* _WHAT IS BEING ASKED_:
Word for word, reproduce every line of the data.
-=-=-
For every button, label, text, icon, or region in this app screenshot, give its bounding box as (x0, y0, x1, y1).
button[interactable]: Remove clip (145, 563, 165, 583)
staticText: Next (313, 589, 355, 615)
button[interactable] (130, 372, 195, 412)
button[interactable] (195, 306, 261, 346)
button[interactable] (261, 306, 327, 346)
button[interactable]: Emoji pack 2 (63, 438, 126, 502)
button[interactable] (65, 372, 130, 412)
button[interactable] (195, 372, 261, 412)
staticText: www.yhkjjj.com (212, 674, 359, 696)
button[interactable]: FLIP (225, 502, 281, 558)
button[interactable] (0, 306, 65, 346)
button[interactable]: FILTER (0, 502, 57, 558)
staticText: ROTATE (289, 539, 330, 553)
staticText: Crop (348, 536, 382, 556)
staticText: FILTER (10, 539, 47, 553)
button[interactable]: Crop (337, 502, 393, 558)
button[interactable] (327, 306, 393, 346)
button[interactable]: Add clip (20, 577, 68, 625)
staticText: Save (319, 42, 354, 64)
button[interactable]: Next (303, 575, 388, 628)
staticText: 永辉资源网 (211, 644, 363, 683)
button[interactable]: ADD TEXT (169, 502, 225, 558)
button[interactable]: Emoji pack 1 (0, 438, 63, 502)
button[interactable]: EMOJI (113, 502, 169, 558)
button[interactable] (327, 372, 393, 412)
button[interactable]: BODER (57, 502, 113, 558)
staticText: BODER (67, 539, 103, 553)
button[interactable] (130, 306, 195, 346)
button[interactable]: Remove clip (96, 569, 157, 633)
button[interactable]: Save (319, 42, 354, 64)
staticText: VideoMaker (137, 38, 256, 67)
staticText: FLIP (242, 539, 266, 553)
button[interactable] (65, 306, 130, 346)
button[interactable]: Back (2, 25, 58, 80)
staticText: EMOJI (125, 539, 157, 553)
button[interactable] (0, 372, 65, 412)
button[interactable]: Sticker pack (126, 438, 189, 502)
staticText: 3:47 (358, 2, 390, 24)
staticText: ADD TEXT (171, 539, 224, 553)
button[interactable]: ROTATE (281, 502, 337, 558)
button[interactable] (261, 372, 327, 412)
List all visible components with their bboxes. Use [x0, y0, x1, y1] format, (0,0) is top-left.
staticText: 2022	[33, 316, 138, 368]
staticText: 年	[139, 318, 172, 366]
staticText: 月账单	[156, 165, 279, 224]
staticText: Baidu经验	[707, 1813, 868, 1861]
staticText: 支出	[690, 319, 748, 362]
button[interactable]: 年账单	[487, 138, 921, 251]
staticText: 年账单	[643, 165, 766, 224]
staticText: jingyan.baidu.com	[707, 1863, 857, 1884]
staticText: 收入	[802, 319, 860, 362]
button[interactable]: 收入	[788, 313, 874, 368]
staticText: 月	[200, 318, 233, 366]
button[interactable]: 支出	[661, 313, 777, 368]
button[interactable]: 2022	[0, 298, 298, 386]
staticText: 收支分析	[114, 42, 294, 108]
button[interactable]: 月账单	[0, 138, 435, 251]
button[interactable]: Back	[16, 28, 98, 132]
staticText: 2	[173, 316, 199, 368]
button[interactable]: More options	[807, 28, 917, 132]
-=-=-
* _RESPONSE_:
For every button, label, text, icon, or region in this app screenshot, give its bounding box as (x0, y0, x1, y1).
button[interactable]: Remove clip (145, 563, 165, 583)
staticText: Next (313, 589, 355, 615)
button[interactable] (130, 372, 195, 412)
button[interactable] (195, 306, 261, 346)
button[interactable] (261, 306, 327, 346)
button[interactable]: Emoji pack 2 (63, 438, 126, 502)
button[interactable] (65, 372, 130, 412)
button[interactable] (195, 372, 261, 412)
staticText: www.yhkjjj.com (212, 674, 359, 696)
button[interactable]: FLIP (225, 502, 281, 558)
button[interactable] (0, 306, 65, 346)
button[interactable]: FILTER (0, 502, 57, 558)
staticText: ROTATE (289, 539, 330, 553)
staticText: Crop (348, 536, 382, 556)
staticText: FILTER (10, 539, 47, 553)
button[interactable]: Crop (337, 502, 393, 558)
button[interactable] (327, 306, 393, 346)
button[interactable]: Add clip (20, 577, 68, 625)
staticText: Save (319, 42, 354, 64)
button[interactable]: Next (303, 575, 388, 628)
staticText: 永辉资源网 (211, 644, 363, 683)
button[interactable]: ADD TEXT (169, 502, 225, 558)
button[interactable]: Emoji pack 1 (0, 438, 63, 502)
button[interactable]: EMOJI (113, 502, 169, 558)
button[interactable] (327, 372, 393, 412)
button[interactable]: BODER (57, 502, 113, 558)
staticText: BODER (67, 539, 103, 553)
button[interactable] (130, 306, 195, 346)
button[interactable]: Remove clip (96, 569, 157, 633)
button[interactable]: Save (319, 42, 354, 64)
staticText: VideoMaker (137, 38, 256, 67)
staticText: FLIP (242, 539, 266, 553)
button[interactable] (65, 306, 130, 346)
button[interactable]: Back (2, 25, 58, 80)
staticText: EMOJI (125, 539, 157, 553)
button[interactable] (0, 372, 65, 412)
button[interactable]: Sticker pack (126, 438, 189, 502)
staticText: 3:47 (358, 2, 390, 24)
staticText: ADD TEXT (171, 539, 224, 553)
button[interactable]: ROTATE (281, 502, 337, 558)
button[interactable] (261, 372, 327, 412)
List all visible components with their bboxes. Use [x0, y0, x1, y1] format, (0,0) is top-left.
staticText: 2022	[33, 316, 138, 368]
staticText: 年	[139, 318, 172, 366]
staticText: 月账单	[156, 165, 279, 224]
staticText: Baidu经验	[707, 1813, 868, 1861]
staticText: 支出	[690, 319, 748, 362]
button[interactable]: 年账单	[487, 138, 921, 251]
staticText: 年账单	[643, 165, 766, 224]
staticText: jingyan.baidu.com	[707, 1863, 857, 1884]
staticText: 收入	[802, 319, 860, 362]
button[interactable]: 收入	[788, 313, 874, 368]
staticText: 月	[200, 318, 233, 366]
button[interactable]: 支出	[661, 313, 777, 368]
button[interactable]: 2022	[0, 298, 298, 386]
staticText: 收支分析	[114, 42, 294, 108]
button[interactable]: 月账单	[0, 138, 435, 251]
button[interactable]: Back	[16, 28, 98, 132]
staticText: 2	[173, 316, 199, 368]
button[interactable]: More options	[807, 28, 917, 132]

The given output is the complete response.